Feb 23, 2015 at 22:53 comment added Jason Starr "... what's your counterexample?" Let $A$ be $\mathbb{Q}[x_1,x_2,x_3,\dots]$, let $\mathfrak \subset A$ be $\langle x_1,x_3,\dots \rangle$. Let $S$ be $\text{Spec}(A)\setminus \{ \mathfrak{m} \}$. This is the union of the countably many open subsets $U_n = D(x_1)\cup \dots \cup D(x_n)$. Over each open subset $U_n$, $X\times_S U_n$ will be the blowing up of $\mathbb{P}^1\times U_n$ along a particular closed subscheme. For $U_2$, blowup $s(U_2) = \{[1,0]\}\times U_2$ over $Z(x_1)$. Then, over $U_3$, blowup further the strict transform of $s(U_3)$ over $Z(x_1,x_2)$, etc.

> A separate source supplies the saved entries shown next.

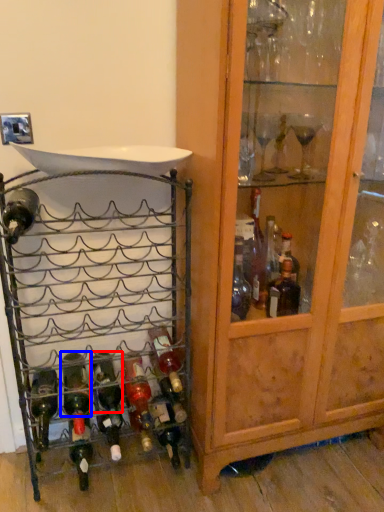 Question: Which object is further to the camera taking this photo, bottle (highlighted by a red box) or bottle (highlighted by a blue box)?

Choices:
 (A) bottle
 (B) bottle

Answer: (A) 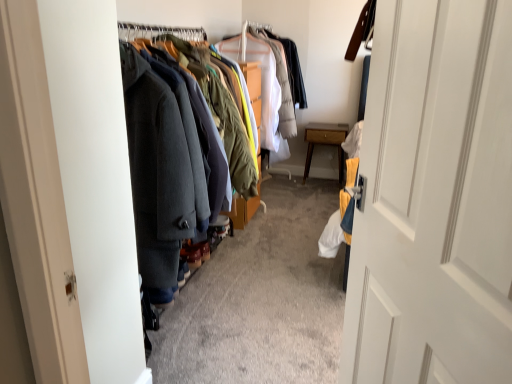 This screenshot has width=512, height=384. What do you see at coordinates (325, 143) in the screenshot?
I see `wooden nightstand at center` at bounding box center [325, 143].

Find the location of `wooden nightstand at center`. wooden nightstand at center is located at coordinates (325, 143).

This screenshot has width=512, height=384. I want to click on wooden nightstand at center, so click(325, 143). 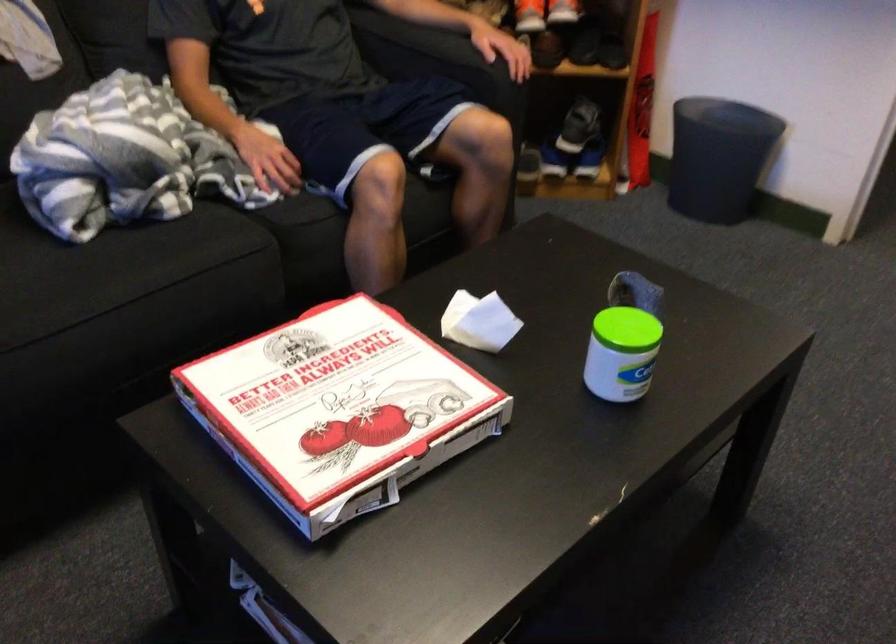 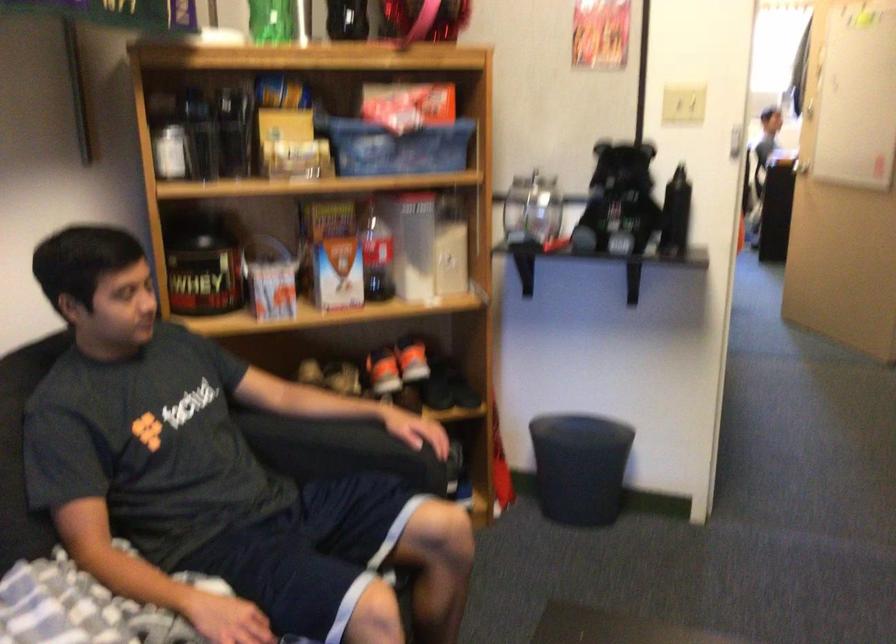 The images are taken continuously from a first-person perspective. In which direction is your viewpoint rotating?

The camera rotated toward right-up. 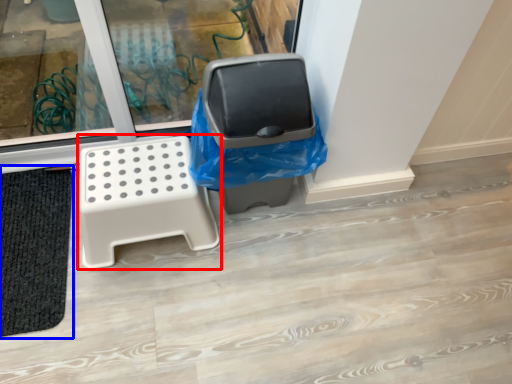 Question: Which point is closer to the camera, furniture (highlighted by a red box) or bath mat (highlighted by a blue box)?

Choices:
 (A) furniture
 (B) bath mat

Answer: (A) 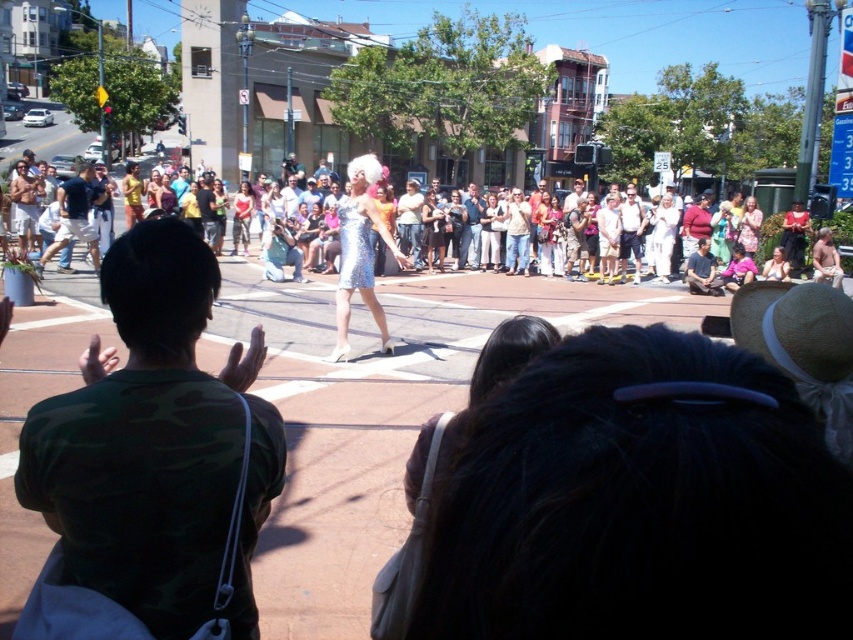 Question: Can you confirm if matte blue jeans at left is positioned above shiny silver dress at center?

Choices:
 (A) yes
 (B) no

Answer: (A)

Question: Where is matte blue jeans at left located in relation to shiny silver dress at center in the image?

Choices:
 (A) above
 (B) below

Answer: (A)

Question: Which point appears closest to the camera in this image?

Choices:
 (A) pos(59,227)
 (B) pos(839,294)
 (C) pos(238,552)

Answer: (C)

Question: Is matte blue jeans at left to the left of shiny silver dress at center from the viewer's perspective?

Choices:
 (A) no
 (B) yes

Answer: (B)

Question: Which object appears farthest from the camera in this image?

Choices:
 (A) shiny silver dress at center
 (B) matte blue jeans at left
 (C) camouflage shirt at center

Answer: (B)

Question: Which object is positioned closest to the matte blue jeans at left?

Choices:
 (A) shiny silver dress at center
 (B) camouflage shirt at center

Answer: (A) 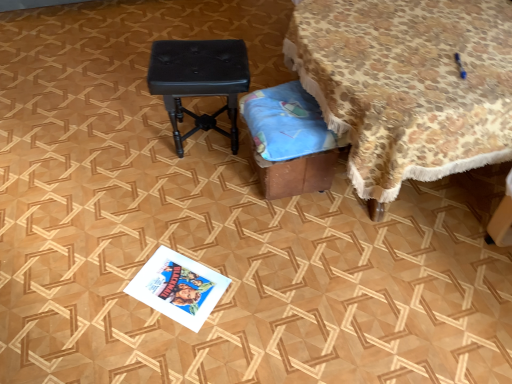 Locate an element on the screen. The height and width of the screenshot is (384, 512). free point behind white glossy magazine at lower center is located at coordinates (x=187, y=231). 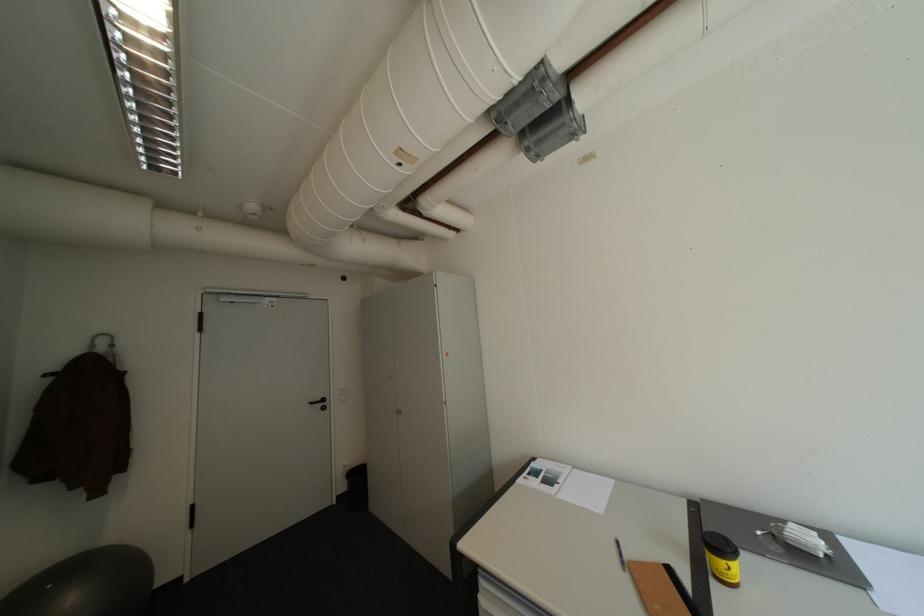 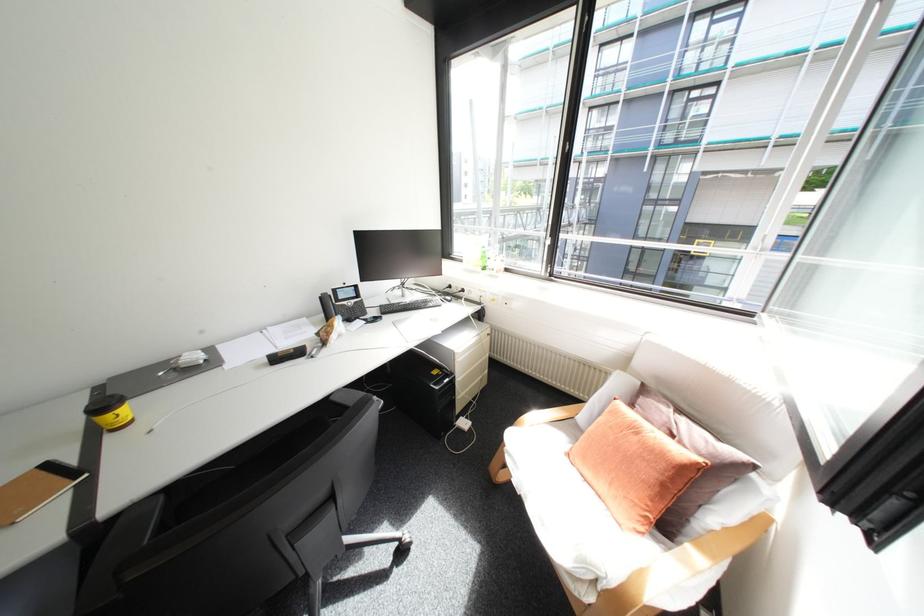 In the second image, find the point that corresponds to (x=699, y=511) in the first image.

(103, 397) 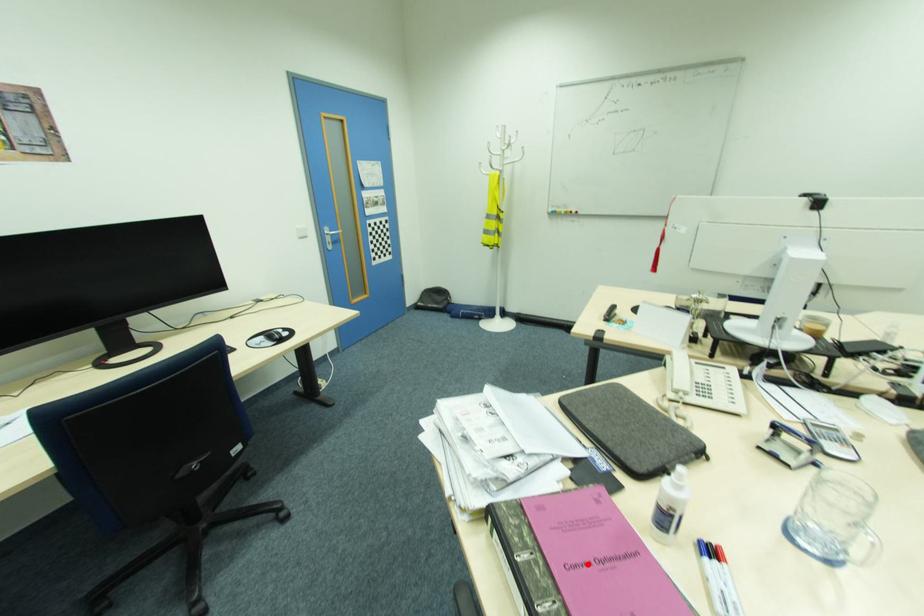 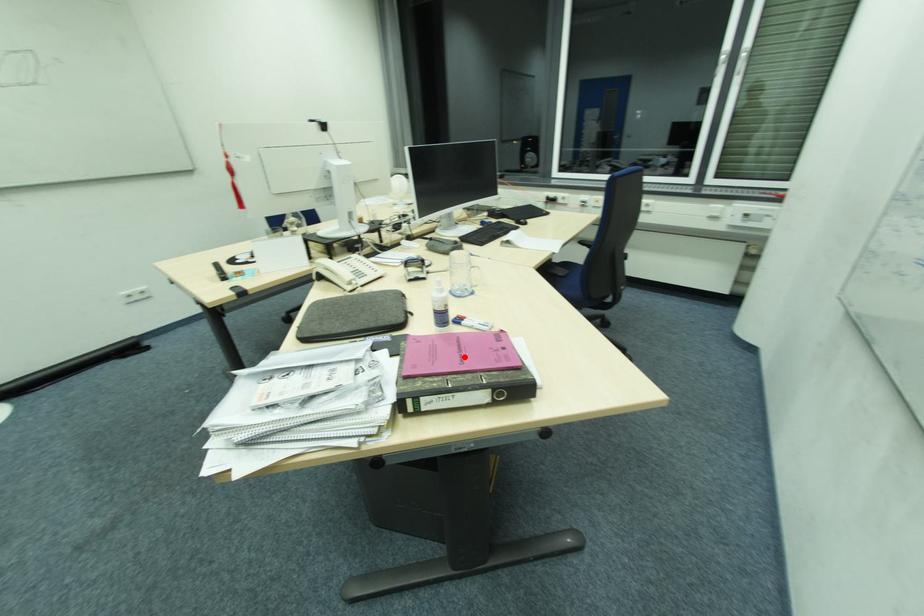 I am providing you with two images of the same scene from different viewpoints. A red point is marked on the first image and another point is marked on the second image. Does the point marked in image1 correspond to the same location as the one in image2?

Yes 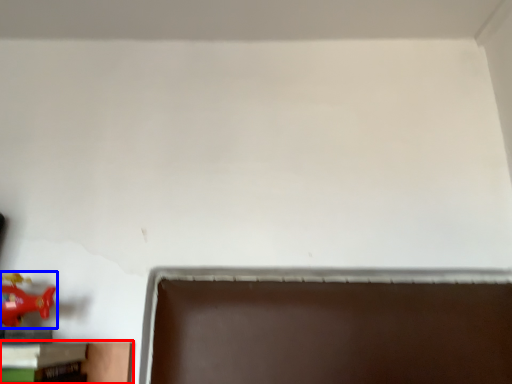 Question: Which object is closer to the camera taking this photo, furniture (highlighted by a red box) or toy (highlighted by a blue box)?

Choices:
 (A) furniture
 (B) toy

Answer: (A) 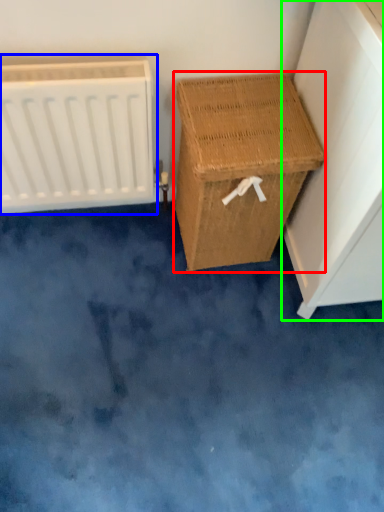 Question: Which object is the closest to the furniture (highlighted by a red box)? Choose among these: radiator (highlighted by a blue box) or furniture (highlighted by a green box).

Choices:
 (A) radiator
 (B) furniture

Answer: (B) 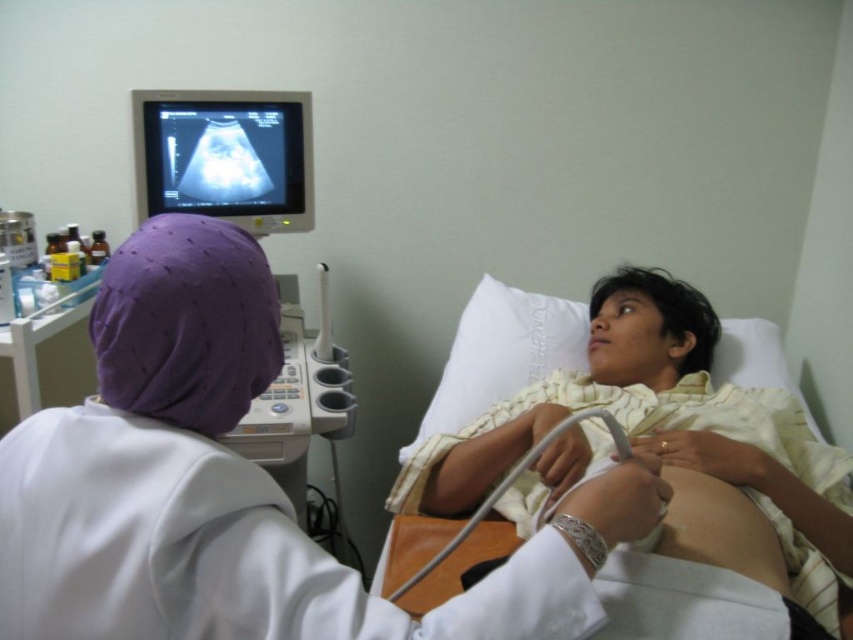 The width and height of the screenshot is (853, 640). What do you see at coordinates (225, 156) in the screenshot?
I see `matte black monitor at upper left` at bounding box center [225, 156].

Who is higher up, matte black monitor at upper left or gray rubber ultrasound probe at lower center?

matte black monitor at upper left is above.

The image size is (853, 640). What do you see at coordinates (225, 156) in the screenshot?
I see `matte black monitor at upper left` at bounding box center [225, 156].

Locate an element on the screen. The image size is (853, 640). matte black monitor at upper left is located at coordinates (225, 156).

Who is taller, white matte lab coat at center or white fabric hospital bed at center?

With more height is white fabric hospital bed at center.

Is point (154, 497) closer to viewer compared to point (827, 604)?

Yes, point (154, 497) is closer to viewer.

Is point (614, 512) more distant than point (474, 464)?

No, (614, 512) is closer to viewer.

This screenshot has height=640, width=853. I want to click on white matte lab coat at center, so click(231, 484).

Is point (648, 397) positioned in front of point (519, 460)?

No, it is behind (519, 460).

How much distance is there between white fabric hospital bed at center and gray rubber ultrasound probe at lower center?

white fabric hospital bed at center is 7.81 inches from gray rubber ultrasound probe at lower center.

Locate an element on the screen. Image resolution: width=853 pixels, height=640 pixels. white fabric hospital bed at center is located at coordinates (665, 433). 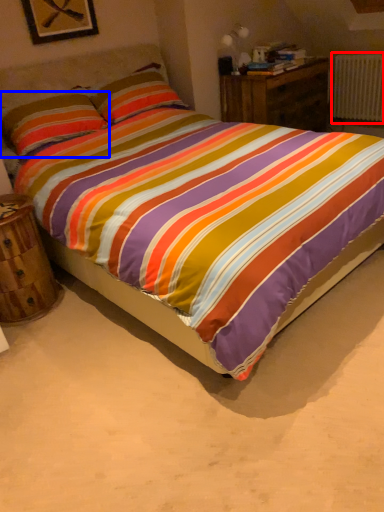 Question: Among these objects, which one is farthest to the camera, radiator (highlighted by a red box) or pillow (highlighted by a blue box)?

Choices:
 (A) radiator
 (B) pillow

Answer: (A) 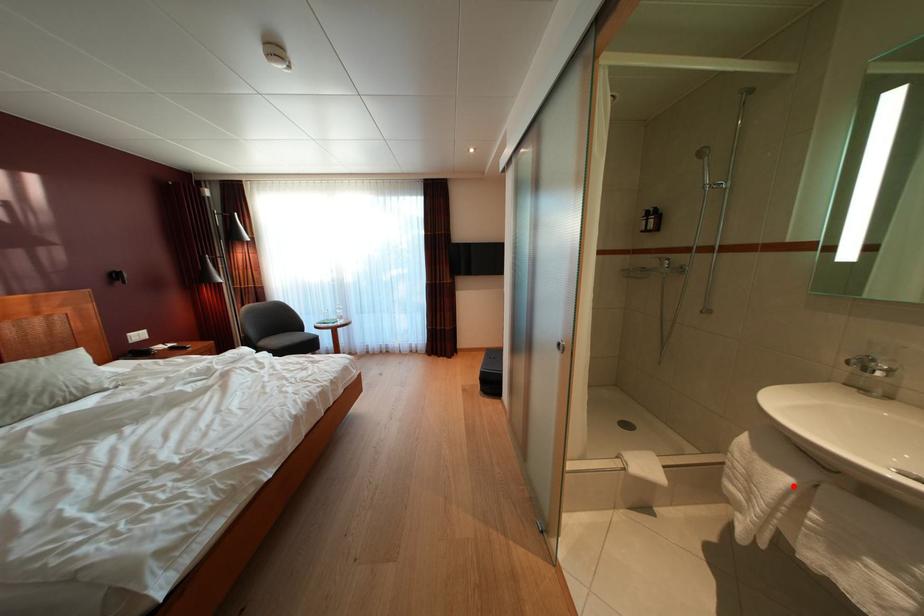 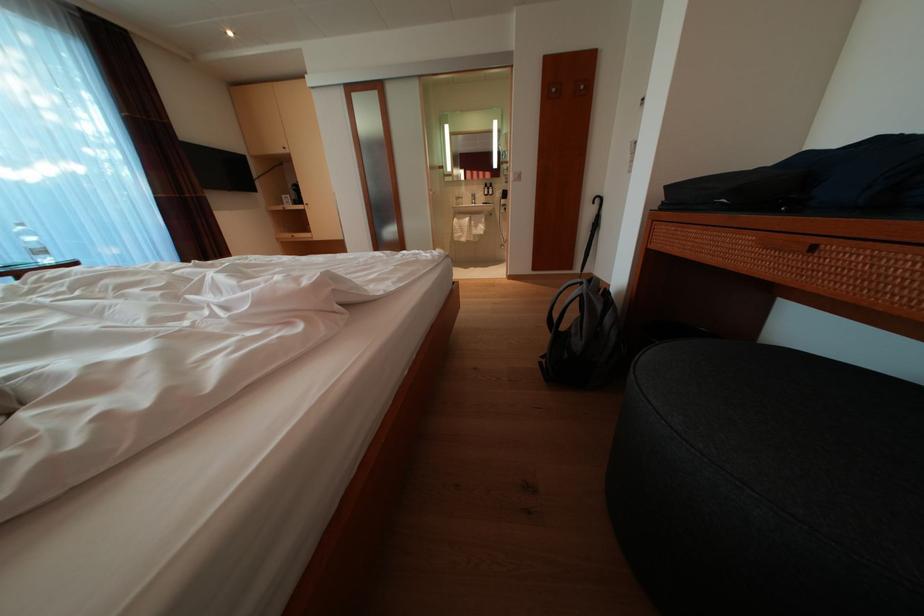 Question: I am providing you with two images of the same scene from different viewpoints. A red point is marked on the first image. Can you still see the location of the red point in image 2?

Choices:
 (A) Yes
 (B) No

Answer: (A)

Feb 23, 2015 at 22:29 comment added Will Chen @JasonStarr I wasn't, what's your counterexample?
Feb 23, 2015 at 22:15 comment added Jason Starr Are you assuming that $S$ is quasi-compact? I think you can make a counterexample if $S$ is not quasi-compact.